(Document understanding data)
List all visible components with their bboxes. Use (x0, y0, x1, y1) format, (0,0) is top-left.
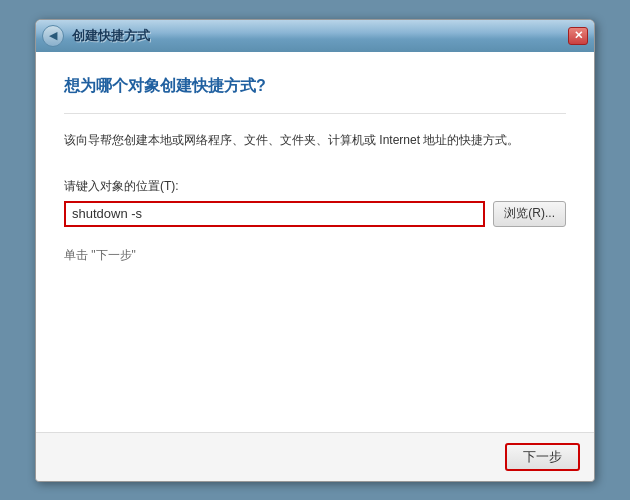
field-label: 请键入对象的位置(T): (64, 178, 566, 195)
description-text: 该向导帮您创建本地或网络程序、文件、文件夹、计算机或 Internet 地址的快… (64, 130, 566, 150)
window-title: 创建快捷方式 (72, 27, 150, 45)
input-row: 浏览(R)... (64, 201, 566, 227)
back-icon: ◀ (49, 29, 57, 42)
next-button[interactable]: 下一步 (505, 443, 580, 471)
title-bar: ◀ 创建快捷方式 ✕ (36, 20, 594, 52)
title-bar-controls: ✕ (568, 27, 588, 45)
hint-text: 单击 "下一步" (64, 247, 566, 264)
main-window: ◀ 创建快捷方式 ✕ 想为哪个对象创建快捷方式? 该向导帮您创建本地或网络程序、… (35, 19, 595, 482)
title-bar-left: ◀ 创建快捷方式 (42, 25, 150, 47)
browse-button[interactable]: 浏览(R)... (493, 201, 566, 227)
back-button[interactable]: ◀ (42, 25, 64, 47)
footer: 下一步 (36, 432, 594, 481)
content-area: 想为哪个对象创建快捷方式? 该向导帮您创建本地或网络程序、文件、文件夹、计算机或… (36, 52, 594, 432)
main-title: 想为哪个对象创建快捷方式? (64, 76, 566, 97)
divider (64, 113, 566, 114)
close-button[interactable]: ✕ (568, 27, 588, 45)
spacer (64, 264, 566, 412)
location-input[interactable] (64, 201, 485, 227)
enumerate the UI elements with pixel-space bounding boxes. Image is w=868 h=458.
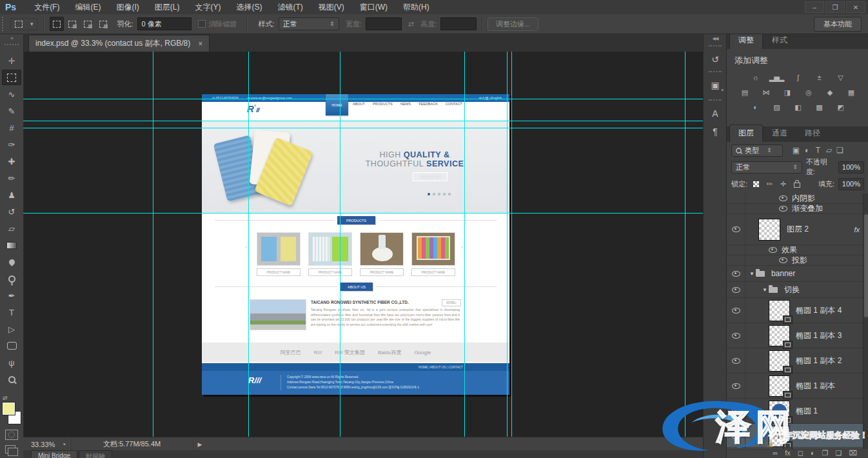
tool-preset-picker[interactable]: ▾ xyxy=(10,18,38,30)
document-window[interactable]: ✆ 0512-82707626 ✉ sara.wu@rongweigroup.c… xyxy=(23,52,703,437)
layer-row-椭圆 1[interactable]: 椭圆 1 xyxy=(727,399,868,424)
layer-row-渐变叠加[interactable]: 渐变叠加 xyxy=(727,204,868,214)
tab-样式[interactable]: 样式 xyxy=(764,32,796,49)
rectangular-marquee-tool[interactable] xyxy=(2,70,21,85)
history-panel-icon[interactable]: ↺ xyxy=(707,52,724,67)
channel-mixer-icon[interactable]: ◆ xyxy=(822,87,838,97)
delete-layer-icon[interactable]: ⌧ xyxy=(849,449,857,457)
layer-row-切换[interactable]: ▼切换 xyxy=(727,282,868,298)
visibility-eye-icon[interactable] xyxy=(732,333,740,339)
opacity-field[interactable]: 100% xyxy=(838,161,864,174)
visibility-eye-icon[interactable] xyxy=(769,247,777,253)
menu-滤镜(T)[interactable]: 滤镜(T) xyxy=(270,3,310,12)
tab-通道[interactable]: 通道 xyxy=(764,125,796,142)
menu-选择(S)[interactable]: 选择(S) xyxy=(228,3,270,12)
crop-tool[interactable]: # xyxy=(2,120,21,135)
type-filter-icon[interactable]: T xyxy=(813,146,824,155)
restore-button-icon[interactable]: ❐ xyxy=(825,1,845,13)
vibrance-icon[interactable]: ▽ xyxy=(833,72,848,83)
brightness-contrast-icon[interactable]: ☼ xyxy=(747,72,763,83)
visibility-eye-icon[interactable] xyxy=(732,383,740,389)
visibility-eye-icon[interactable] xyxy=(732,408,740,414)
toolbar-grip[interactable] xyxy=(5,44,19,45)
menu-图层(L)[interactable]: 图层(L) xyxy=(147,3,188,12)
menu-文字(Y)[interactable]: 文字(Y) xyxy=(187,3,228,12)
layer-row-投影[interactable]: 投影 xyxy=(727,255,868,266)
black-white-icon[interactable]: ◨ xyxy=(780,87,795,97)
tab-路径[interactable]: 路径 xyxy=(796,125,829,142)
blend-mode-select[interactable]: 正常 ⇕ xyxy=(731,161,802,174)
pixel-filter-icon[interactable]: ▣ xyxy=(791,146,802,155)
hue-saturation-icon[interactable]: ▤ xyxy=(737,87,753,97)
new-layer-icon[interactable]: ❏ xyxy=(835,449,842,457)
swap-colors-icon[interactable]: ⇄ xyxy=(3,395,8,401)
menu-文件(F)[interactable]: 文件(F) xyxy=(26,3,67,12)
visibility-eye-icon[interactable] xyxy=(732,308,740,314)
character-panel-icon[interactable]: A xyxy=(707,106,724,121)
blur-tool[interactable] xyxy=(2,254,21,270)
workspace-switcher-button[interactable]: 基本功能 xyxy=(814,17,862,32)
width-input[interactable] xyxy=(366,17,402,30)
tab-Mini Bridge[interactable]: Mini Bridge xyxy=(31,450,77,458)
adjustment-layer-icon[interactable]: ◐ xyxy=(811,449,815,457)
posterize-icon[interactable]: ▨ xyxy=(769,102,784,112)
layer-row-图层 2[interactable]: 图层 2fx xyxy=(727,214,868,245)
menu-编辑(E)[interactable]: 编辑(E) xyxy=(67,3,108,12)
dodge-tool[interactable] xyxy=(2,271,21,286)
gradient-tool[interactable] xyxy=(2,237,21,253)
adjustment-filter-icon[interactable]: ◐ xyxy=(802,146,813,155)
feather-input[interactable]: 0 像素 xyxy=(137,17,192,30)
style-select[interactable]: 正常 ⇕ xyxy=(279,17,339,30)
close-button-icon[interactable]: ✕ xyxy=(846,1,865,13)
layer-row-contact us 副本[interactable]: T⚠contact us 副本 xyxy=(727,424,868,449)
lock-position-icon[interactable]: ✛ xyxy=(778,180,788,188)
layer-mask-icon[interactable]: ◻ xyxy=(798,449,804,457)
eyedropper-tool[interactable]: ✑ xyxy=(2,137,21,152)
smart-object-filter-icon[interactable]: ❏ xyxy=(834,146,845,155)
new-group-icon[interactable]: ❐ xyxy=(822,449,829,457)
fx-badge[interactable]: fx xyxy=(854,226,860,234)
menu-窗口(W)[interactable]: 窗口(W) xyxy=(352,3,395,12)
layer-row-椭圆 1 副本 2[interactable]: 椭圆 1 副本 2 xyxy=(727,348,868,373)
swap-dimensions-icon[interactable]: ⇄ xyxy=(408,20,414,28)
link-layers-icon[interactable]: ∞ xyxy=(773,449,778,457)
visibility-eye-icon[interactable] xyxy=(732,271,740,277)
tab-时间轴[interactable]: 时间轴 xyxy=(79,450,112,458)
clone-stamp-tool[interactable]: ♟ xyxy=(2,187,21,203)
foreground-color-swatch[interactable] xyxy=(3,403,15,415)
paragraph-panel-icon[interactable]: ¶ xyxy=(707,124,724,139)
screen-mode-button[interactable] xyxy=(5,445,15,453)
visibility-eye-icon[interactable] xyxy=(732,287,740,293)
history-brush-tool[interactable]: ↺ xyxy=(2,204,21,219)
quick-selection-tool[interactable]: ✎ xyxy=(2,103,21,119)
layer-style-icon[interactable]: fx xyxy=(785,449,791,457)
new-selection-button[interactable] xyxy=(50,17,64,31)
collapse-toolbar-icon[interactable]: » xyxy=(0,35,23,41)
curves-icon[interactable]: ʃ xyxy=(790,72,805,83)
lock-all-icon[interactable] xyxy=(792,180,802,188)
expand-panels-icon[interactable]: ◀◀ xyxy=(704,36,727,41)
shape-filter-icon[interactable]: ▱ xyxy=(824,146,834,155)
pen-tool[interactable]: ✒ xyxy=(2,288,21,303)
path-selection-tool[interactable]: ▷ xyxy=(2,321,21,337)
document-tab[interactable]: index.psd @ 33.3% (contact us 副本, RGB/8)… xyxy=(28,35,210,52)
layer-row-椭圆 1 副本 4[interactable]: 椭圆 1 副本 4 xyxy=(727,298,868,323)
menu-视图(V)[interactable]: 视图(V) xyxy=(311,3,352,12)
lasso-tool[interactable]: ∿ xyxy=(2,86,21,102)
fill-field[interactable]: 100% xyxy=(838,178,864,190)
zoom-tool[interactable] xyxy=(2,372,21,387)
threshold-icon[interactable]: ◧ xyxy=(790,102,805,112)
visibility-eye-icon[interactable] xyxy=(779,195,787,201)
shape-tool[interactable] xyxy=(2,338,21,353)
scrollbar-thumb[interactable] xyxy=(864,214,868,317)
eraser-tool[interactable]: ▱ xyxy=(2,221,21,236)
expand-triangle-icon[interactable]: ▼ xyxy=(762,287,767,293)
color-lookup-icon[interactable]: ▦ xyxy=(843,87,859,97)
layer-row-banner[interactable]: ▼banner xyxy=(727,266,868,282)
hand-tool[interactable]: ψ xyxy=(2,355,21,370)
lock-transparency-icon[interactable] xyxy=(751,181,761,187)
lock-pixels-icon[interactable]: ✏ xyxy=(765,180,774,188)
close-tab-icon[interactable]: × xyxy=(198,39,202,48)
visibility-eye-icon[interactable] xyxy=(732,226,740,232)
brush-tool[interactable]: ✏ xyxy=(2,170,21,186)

### About this exercise
The word "selection" occurs on some lines of the entries. Work out how many such lines there are and reply with the number alone.

### Output below
3